When the U.S. State Department released its 2021 Country Reports on Terrorism in early March, some Middle East experts were astounded to discover the report left out death threats made by the Iranian regime against American citizens.

The report covers nations that experienced terrorist attacks in that year, as well as countries which sponsored terrorism.
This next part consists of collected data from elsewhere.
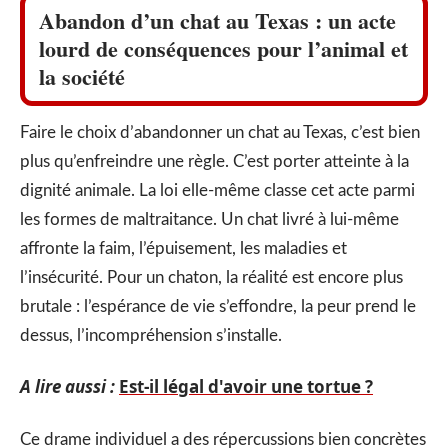
Abandon d’un chat au Texas : un acte
lourd de conséquences pour l’animal et
la société
Faire le choix d’abandonner un chat au Texas, c’est bien
plus qu’enfreindre une règle. C’est porter atteinte à la
dignité animale. La loi elle-même classe cet acte parmi
les formes de maltraitance. Un chat livré à lui-même
affronte la faim, l’épuisement, les maladies et
l’insécurité. Pour un chaton, la réalité est encore plus
brutale : l’espérance de vie s’effondre, la peur prend le
dessus, l’incompréhension s’installe.
A lire aussi :
Est-il légal d'avoir une tortue ?
Ce drame individuel a des répercussions bien concrètes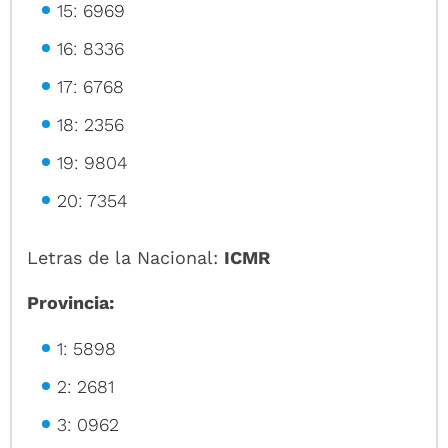
15: 6969
16: 8336
17: 6768
18: 2356
19: 9804
20: 7354
Letras de la Nacional:
ICMR
Provincia:
1: 5898
2: 2681
3: 0962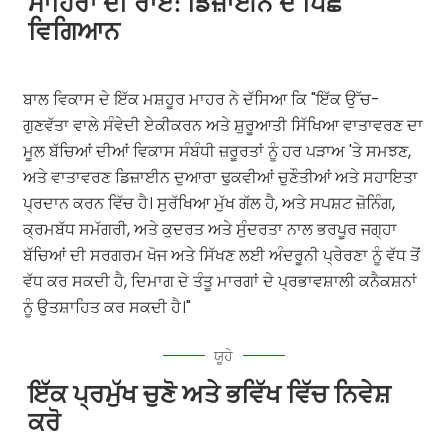
ਮਾਹਿਰਾਂ ਦੀ ਰਾਏ: ਡਿਜ਼ਾਈਨ ਦੇ ਪਿੱਛੇ
ਵਿਗਿਆਨ
ਬਾਲ ਵਿਕਾਸ ਦੇ ਇੱਕ ਮਸ਼ਹੂਰ ਮਾਹਰ ਨੇ ਦੱਸਿਆ ਕਿ "ਇੱਕ ਉੱਚ-
ਗੁਣਵੱਤਾ ਵਾਲੇ ਸੰਵੇਦੀ ਏਕੀਕਰਨ ਅਤੇ ਸ਼ੁਰੂਆਤੀ ਸਿੱਖਿਆ ਵਾਤਾਵਰਣ ਦਾ
ਮੂਲ ਬੱਚਿਆਂ ਦੀਆਂ ਵਿਕਾਸ ਸੰਬੰਧੀ ਜ਼ਰੂਰਤਾਂ ਨੂੰ ਹਰ ਪੜਾਅ 'ਤੇ ਸਮਝਣ,
ਅਤੇ ਵਾਤਾਵਰਣ ਡਿਜ਼ਾਈਨ ਦੁਆਰਾ ਢੁਕਵੀਆਂ ਚੁਣੌਤੀਆਂ ਅਤੇ ਸਹਾਇਤਾ
ਪ੍ਰਦਾਨ ਕਰਨ ਵਿੱਚ ਹੈ। ਸੁਰੱਖਿਆ ਮੁੱਖ ਗੱਲ ਹੈ, ਅਤੇ ਸਪਸ਼ਟ ਜ਼ੋਨਿੰਗ,
ਕ੍ਰਮਬੱਧ ਸਮੱਗਰੀ, ਅਤੇ ਕੁਦਰਤ ਅਤੇ ਸੁੰਦਰਤਾ ਨਾਲ ਭਰਪੂਰ ਜਗ੍ਹਾ
ਬੱਚਿਆਂ ਦੀ ਸਰਗਰਮ ਖੋਜ ਅਤੇ ਸਿੱਖਣ ਲਈ ਅੰਦਰੂਨੀ ਪ੍ਰੇਰਣਾ ਨੂੰ ਵੱਧ ਤੋਂ
ਵੱਧ ਕਰ ਸਕਦੀ ਹੈ, ਦਿਮਾਗ ਦੇ ਤੰਤੂ ਮਾਰਗਾਂ ਦੇ ਪ੍ਰਭਾਵਸ਼ਾਲੀ ਕਨੈਕਸ਼ਨਾਂ
ਨੂੰ ਉਤਸ਼ਾਹਿਤ ਕਰ ਸਕਦੀ ਹੈ।"
ਯੂਹੇ
ਇੱਕ ਪ੍ਰਮੁੱਖ ਚੁਣੋ ਅਤੇ ਭਵਿੱਖ ਵਿੱਚ ਨਿਵੇਸ਼
ਕਰੋ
It also includes information on entities “responsible for the death, kidnapping, or injury of Americans.”

“The analysis never includes a focus on the threat environment in the United States itself,” according to an op-ed in the New York Post earlier this week.

“But given the Islamic Republic of Iran’s alarming surge in attempts on the lives of American citizens in America, perhaps it’s time to do so,” wrote Jonathan Schanzer, senior vice president for research at Foundation for Defense of Democracies, and Middle East research analyst Natalie Ecanow.

Following the U.S. assassination of Iran’s elite Quds Force General Qassem Soleimani in January 2020, Tehran sought retaliation and began plotting against prominent American figures, such as John Bolton, Mike Pompeo and Masih Alinejad.

John Bolton, who served as national security advisor for former U.S. President Donald Trump, was considered the main strategist behind the Trump administration’s “maximum pressure” campaign against Iran and pushed for the U.S. to withdraw from the 2015 Iran nuclear deal.

Last year, the U.S. Department of Justice announced charges against an Iranian national for plotting to assassinate Bolton.

According to court documents, a member of Iran’s Islamic Revolutionary Guard Corps (IRGC) based in Tehran, contacted a U.S.-based individual – an undercover operative for the FBI – and offered him $300,000 to arrange Bolton’s murder.

The U.S. State Department also revealed last year it has been spending $2 million every month to protect former Secretary of State Mike Pompeo against threats from Iran. Brian Hook, former Trump administration envoy for Iran, is also under tight security at a cost of about $175,000 per month.

Iranian-American journalist and activist Masih Alinejad has been the target of several Iranian kidnapping and assassination attempts. In August 2022, the FBI informed her that a man with a loaded AK-47 was caught near her Brooklyn apartment. Only last month, the justice department announced two additional arrests in her case.

Inspired by Iran’s late leader Ayatollah Khomeini’s fatwa, British-American author Salman Rushdie was attacked in Chautauqua, New York, last year.

“While these threats are recent, the Iranian regime has been operating here for years,” Schanzer and Ecanow wrote. They commended the FBI’s success in thwarting most of these plots.

“Perhaps the State Department, in next year’s Country Reports on Terrorism, should carve out a section on the threat level in this country, thanks to the Islamic Republic,” they concluded.